[[ Exercise materials, beginning ]]
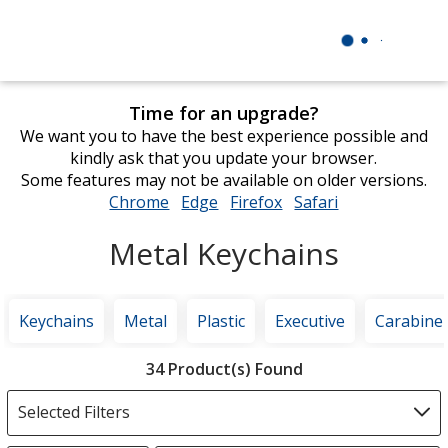
Time for an upgrade?
We want you to have the best experience possible and
kindly ask that you update your browser.
Some features may not be available on older versions.
Chrome
opens
Edge
opens
Firefox
opens
Safari
opens
in
in
in
in
Metal Keychains
new
new
new
new
window
window
window
window
Keychains
Metal
Plastic
Executive
Carabine
Filter
34 Product(s) Found
Products
Selected Filters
[[ Exercise materials, end ]]
• Problem description: Please transcribe each entry exactly, but skip any picture it holds.

• Task answer:
Time for an upgrade?
We want you to have the best experience possible and
kindly ask that you update your browser.
Some features may not be available on older versions.
Chrome
opens
Edge
opens
Firefox
opens
Safari
opens
in
in
in
in
Metal Keychains
new
new
new
new
window
window
window
window
Keychains
Metal
Plastic
Executive
Carabine
Filter
34 Product(s) Found
Products
Selected Filters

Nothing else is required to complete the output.